Assigned task ▸
Below are some records. Return exactly the lines from the one with "предприятия. Что касается" to the one with "- Без амбиций", and nothing else.

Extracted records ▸
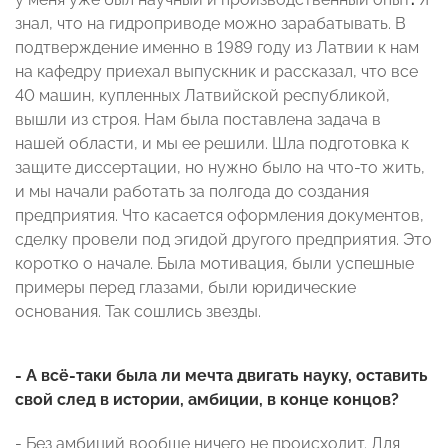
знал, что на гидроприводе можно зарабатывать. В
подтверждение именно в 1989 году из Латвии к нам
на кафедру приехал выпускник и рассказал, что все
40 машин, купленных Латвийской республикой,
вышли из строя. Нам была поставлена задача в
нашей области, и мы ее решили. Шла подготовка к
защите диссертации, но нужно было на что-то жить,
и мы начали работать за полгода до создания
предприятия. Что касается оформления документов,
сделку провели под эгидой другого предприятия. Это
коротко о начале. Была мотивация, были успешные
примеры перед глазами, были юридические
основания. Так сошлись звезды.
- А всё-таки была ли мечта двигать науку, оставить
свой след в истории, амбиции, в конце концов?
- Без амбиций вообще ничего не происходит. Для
--
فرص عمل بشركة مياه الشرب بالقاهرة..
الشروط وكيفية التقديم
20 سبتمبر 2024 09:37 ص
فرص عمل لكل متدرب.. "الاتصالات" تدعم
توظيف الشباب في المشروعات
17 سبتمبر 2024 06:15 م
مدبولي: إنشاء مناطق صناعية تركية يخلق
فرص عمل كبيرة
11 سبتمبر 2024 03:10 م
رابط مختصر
==
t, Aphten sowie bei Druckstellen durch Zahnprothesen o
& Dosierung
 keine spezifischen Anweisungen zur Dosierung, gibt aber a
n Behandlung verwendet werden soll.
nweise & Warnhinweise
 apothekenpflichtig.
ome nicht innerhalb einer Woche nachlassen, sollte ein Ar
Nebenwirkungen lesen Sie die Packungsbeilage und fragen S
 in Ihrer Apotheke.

Solution below ▸
предприятия. Что касается оформления документов,
сделку провели под эгидой другого предприятия. Это
коротко о начале. Была мотивация, были успешные
примеры перед глазами, были юридические
основания. Так сошлись звезды.
- А всё-таки была ли мечта двигать науку, оставить
свой след в истории, амбиции, в конце концов?
- Без амбиций вообще ничего не происходит. Для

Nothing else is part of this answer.